*Source data*.
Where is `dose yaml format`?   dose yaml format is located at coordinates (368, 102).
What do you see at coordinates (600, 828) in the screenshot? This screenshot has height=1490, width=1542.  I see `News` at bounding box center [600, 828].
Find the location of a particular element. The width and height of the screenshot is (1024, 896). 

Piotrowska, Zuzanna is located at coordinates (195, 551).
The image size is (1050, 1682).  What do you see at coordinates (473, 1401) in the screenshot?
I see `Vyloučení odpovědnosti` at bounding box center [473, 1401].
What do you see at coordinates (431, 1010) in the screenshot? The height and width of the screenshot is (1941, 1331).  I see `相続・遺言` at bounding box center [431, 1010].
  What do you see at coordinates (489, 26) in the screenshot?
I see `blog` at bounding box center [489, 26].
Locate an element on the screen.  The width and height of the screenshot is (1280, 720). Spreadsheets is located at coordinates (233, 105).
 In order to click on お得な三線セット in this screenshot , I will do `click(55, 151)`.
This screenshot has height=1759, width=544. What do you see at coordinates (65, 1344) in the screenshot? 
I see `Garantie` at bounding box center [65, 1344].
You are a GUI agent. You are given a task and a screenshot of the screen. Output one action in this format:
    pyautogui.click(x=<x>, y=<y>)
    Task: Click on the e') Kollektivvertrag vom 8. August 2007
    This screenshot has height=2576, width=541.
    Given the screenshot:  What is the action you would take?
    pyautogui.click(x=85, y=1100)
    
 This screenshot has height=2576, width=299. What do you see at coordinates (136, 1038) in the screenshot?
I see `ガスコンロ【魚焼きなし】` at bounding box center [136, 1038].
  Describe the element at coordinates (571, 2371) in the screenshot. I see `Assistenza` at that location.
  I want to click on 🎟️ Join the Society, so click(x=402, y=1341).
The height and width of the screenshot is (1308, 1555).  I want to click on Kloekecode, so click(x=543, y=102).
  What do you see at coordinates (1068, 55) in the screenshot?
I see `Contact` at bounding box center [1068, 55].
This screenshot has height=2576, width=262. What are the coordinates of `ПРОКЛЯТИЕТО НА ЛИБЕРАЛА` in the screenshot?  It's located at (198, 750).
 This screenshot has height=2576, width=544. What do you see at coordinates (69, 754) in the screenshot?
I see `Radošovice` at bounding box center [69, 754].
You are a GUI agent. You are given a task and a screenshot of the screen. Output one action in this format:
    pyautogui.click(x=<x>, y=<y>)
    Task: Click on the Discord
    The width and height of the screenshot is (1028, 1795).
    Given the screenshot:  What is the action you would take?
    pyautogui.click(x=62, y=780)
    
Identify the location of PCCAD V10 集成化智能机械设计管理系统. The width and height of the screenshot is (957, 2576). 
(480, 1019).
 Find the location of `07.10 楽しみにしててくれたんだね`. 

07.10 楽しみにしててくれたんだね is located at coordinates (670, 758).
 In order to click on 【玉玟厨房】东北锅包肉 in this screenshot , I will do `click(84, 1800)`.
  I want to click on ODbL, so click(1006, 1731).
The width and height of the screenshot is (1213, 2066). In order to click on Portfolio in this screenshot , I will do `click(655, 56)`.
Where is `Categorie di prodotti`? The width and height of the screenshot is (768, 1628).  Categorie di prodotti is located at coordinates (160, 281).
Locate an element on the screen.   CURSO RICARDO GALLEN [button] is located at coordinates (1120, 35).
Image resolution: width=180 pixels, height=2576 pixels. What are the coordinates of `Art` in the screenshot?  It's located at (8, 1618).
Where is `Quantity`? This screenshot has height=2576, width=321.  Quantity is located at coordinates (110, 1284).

*Activity*. Every line of the material must be given again exactly.

*Result for this exercise*.
Where is `dose yaml format`?   dose yaml format is located at coordinates (368, 102).
What do you see at coordinates (600, 828) in the screenshot? This screenshot has height=1490, width=1542.  I see `News` at bounding box center [600, 828].
Find the location of a particular element. The width and height of the screenshot is (1024, 896). 

Piotrowska, Zuzanna is located at coordinates (195, 551).
The image size is (1050, 1682).  What do you see at coordinates (473, 1401) in the screenshot?
I see `Vyloučení odpovědnosti` at bounding box center [473, 1401].
What do you see at coordinates (431, 1010) in the screenshot? The height and width of the screenshot is (1941, 1331).  I see `相続・遺言` at bounding box center [431, 1010].
  What do you see at coordinates (489, 26) in the screenshot?
I see `blog` at bounding box center [489, 26].
Locate an element on the screen.  The width and height of the screenshot is (1280, 720). Spreadsheets is located at coordinates (233, 105).
 In order to click on お得な三線セット in this screenshot , I will do `click(55, 151)`.
This screenshot has height=1759, width=544. What do you see at coordinates (65, 1344) in the screenshot? 
I see `Garantie` at bounding box center [65, 1344].
You are a GUI agent. You are given a task and a screenshot of the screen. Output one action in this format:
    pyautogui.click(x=<x>, y=<y>)
    Task: Click on the e') Kollektivvertrag vom 8. August 2007
    This screenshot has height=2576, width=541.
    Given the screenshot:  What is the action you would take?
    pyautogui.click(x=85, y=1100)
    
 This screenshot has height=2576, width=299. What do you see at coordinates (136, 1038) in the screenshot?
I see `ガスコンロ【魚焼きなし】` at bounding box center [136, 1038].
  Describe the element at coordinates (571, 2371) in the screenshot. I see `Assistenza` at that location.
  I want to click on 🎟️ Join the Society, so click(x=402, y=1341).
The height and width of the screenshot is (1308, 1555).  I want to click on Kloekecode, so click(x=543, y=102).
  What do you see at coordinates (1068, 55) in the screenshot?
I see `Contact` at bounding box center [1068, 55].
This screenshot has height=2576, width=262. What are the coordinates of `ПРОКЛЯТИЕТО НА ЛИБЕРАЛА` in the screenshot?  It's located at (198, 750).
 This screenshot has height=2576, width=544. What do you see at coordinates (69, 754) in the screenshot?
I see `Radošovice` at bounding box center [69, 754].
You are a GUI agent. You are given a task and a screenshot of the screen. Output one action in this format:
    pyautogui.click(x=<x>, y=<y>)
    Task: Click on the Discord
    The width and height of the screenshot is (1028, 1795).
    Given the screenshot:  What is the action you would take?
    pyautogui.click(x=62, y=780)
    
Identify the location of PCCAD V10 集成化智能机械设计管理系统. The width and height of the screenshot is (957, 2576). 
(480, 1019).
 Find the location of `07.10 楽しみにしててくれたんだね`. 

07.10 楽しみにしててくれたんだね is located at coordinates (670, 758).
 In order to click on 【玉玟厨房】东北锅包肉 in this screenshot , I will do `click(84, 1800)`.
  I want to click on ODbL, so click(1006, 1731).
The width and height of the screenshot is (1213, 2066). In order to click on Portfolio in this screenshot , I will do `click(655, 56)`.
Where is `Categorie di prodotti`? The width and height of the screenshot is (768, 1628).  Categorie di prodotti is located at coordinates (160, 281).
Locate an element on the screen.   CURSO RICARDO GALLEN [button] is located at coordinates (1120, 35).
Image resolution: width=180 pixels, height=2576 pixels. What are the coordinates of `Art` in the screenshot?  It's located at (8, 1618).
Where is `Quantity`? This screenshot has height=2576, width=321.  Quantity is located at coordinates (110, 1284).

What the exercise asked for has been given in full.